> _TASK BRIEF_
Reproduce exactly, and only, the lines below from the one containing "Идеология консерватизма" through the one containing "континенту. Ряд экспонентов представлен под".

> _PROVIDED RECORDS_
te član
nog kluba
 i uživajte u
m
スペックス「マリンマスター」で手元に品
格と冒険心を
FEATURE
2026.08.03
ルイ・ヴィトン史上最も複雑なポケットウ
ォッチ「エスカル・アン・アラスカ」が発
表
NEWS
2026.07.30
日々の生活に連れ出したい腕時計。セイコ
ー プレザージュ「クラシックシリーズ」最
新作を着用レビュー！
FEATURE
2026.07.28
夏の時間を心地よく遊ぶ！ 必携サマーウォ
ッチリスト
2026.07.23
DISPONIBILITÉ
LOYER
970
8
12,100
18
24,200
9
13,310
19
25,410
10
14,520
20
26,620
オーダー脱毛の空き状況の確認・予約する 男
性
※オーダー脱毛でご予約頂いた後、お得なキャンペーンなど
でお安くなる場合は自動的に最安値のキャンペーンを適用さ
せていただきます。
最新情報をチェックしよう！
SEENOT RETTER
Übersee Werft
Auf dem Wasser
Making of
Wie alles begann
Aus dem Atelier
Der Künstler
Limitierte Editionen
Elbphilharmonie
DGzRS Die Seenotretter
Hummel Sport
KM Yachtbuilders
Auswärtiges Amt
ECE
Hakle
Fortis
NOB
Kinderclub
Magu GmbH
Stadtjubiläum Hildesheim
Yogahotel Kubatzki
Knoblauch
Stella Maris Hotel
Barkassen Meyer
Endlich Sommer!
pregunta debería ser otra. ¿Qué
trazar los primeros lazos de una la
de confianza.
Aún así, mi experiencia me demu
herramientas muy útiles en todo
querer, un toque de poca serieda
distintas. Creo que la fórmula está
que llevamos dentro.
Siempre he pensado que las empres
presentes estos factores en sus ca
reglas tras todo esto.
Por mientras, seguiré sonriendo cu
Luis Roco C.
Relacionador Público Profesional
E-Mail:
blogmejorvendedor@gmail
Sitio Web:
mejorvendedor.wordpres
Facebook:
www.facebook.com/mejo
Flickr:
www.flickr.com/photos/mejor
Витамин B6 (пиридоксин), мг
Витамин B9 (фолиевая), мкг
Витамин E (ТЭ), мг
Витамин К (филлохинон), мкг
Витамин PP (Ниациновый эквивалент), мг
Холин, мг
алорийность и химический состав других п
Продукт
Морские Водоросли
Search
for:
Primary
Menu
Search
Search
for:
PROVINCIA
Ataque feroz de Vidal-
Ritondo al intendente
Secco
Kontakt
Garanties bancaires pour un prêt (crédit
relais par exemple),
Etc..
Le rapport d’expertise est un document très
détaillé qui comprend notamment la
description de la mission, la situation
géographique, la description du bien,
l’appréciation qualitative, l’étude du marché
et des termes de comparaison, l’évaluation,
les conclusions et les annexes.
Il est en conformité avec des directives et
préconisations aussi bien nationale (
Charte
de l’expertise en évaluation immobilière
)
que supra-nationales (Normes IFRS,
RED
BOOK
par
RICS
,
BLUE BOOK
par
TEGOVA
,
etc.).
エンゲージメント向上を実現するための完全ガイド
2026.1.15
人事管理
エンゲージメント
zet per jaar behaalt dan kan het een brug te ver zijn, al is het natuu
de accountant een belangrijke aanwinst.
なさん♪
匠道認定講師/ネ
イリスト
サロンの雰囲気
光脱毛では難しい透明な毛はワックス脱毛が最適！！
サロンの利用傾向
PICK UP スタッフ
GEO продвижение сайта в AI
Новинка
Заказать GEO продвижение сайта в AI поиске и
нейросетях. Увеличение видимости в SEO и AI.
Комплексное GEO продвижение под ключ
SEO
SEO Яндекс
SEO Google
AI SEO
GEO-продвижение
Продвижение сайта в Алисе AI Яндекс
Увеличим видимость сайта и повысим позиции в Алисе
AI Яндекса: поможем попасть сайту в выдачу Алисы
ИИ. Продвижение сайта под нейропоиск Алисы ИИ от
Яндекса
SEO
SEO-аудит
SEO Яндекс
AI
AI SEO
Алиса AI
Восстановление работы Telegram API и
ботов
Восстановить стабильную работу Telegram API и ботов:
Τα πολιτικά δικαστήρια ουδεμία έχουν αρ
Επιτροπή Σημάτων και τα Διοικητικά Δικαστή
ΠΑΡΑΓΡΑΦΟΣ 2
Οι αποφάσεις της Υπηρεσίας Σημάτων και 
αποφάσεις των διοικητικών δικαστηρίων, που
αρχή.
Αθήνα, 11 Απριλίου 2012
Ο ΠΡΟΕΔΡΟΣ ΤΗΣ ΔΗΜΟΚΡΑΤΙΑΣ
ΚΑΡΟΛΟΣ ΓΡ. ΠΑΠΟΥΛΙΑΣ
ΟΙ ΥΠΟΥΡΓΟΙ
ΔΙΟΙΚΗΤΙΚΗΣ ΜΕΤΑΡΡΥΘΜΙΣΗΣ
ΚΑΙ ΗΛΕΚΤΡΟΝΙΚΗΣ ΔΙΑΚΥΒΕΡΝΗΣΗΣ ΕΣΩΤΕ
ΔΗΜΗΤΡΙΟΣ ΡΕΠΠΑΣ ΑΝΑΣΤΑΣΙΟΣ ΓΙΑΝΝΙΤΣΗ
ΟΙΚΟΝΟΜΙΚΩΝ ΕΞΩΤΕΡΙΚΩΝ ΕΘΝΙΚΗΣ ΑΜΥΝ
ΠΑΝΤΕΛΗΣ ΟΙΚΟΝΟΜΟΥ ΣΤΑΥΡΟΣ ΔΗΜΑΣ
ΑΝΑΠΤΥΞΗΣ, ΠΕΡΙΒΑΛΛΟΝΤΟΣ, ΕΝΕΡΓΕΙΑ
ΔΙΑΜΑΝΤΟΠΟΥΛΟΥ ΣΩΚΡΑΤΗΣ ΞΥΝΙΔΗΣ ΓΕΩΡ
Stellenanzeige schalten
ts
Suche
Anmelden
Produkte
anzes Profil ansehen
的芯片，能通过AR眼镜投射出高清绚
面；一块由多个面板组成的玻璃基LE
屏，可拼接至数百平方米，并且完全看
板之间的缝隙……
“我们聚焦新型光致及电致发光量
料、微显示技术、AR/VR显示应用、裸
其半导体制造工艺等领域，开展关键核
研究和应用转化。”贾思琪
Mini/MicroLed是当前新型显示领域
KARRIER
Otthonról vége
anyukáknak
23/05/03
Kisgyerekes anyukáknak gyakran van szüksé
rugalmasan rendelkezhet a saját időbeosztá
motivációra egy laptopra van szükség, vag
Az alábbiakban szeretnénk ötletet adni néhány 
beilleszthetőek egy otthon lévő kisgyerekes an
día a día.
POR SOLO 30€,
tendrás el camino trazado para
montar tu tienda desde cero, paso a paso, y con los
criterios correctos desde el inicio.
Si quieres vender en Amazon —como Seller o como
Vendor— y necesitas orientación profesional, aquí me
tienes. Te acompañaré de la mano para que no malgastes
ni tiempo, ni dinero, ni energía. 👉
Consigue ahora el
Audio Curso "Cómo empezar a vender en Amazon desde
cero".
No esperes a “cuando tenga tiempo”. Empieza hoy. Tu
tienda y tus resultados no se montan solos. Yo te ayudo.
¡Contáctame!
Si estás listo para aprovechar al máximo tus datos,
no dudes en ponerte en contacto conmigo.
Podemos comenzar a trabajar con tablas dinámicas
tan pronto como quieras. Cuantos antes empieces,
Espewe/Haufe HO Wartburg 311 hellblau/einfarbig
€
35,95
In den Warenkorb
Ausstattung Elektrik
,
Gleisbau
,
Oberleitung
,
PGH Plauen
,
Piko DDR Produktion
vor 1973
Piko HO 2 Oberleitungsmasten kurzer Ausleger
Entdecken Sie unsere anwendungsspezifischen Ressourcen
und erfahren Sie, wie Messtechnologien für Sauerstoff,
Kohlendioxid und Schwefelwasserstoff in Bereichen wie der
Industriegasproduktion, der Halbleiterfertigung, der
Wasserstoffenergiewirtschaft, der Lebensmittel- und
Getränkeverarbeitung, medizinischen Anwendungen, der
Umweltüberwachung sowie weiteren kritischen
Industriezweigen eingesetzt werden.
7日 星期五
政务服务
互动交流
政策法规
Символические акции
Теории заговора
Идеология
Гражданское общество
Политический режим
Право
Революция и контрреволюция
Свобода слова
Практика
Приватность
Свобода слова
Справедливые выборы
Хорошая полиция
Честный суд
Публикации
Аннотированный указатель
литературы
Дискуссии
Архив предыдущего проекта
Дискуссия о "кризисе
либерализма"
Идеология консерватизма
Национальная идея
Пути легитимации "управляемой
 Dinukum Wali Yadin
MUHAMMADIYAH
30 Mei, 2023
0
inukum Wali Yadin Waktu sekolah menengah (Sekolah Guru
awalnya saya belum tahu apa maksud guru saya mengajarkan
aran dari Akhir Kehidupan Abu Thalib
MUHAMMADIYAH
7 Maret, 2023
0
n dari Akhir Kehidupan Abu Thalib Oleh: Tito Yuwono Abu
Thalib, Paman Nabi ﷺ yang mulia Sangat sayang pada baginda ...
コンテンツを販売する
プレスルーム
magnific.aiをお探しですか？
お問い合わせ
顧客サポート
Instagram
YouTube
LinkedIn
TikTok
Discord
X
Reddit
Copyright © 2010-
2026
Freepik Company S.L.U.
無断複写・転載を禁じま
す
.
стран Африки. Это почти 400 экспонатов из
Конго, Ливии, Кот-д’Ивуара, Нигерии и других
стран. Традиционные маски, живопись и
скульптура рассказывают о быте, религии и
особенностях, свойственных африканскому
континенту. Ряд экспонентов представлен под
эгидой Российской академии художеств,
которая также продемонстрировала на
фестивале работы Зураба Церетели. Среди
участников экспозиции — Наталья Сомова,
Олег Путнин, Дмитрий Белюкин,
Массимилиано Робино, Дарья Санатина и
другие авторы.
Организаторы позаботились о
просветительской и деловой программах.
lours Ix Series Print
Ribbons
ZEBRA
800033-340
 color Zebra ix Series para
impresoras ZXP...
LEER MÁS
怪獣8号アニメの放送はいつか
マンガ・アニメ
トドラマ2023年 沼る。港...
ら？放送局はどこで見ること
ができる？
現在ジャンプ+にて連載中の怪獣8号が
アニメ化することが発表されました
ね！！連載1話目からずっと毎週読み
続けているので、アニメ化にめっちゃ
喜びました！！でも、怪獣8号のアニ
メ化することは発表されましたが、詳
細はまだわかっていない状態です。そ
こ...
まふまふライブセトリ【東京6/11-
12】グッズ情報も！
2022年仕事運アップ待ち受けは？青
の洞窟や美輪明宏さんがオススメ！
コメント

> _SOLUTION_
Идеология консерватизма
Национальная идея
Пути легитимации "управляемой
 Dinukum Wali Yadin
MUHAMMADIYAH
30 Mei, 2023
0
inukum Wali Yadin Waktu sekolah menengah (Sekolah Guru
awalnya saya belum tahu apa maksud guru saya mengajarkan
aran dari Akhir Kehidupan Abu Thalib
MUHAMMADIYAH
7 Maret, 2023
0
n dari Akhir Kehidupan Abu Thalib Oleh: Tito Yuwono Abu
Thalib, Paman Nabi ﷺ yang mulia Sangat sayang pada baginda ...
コンテンツを販売する
プレスルーム
magnific.aiをお探しですか？
お問い合わせ
顧客サポート
Instagram
YouTube
LinkedIn
TikTok
Discord
X
Reddit
Copyright © 2010-
2026
Freepik Company S.L.U.
無断複写・転載を禁じま
す
.
стран Африки. Это почти 400 экспонатов из
Конго, Ливии, Кот-д’Ивуара, Нигерии и других
стран. Традиционные маски, живопись и
скульптура рассказывают о быте, религии и
особенностях, свойственных африканскому
континенту. Ряд экспонентов представлен под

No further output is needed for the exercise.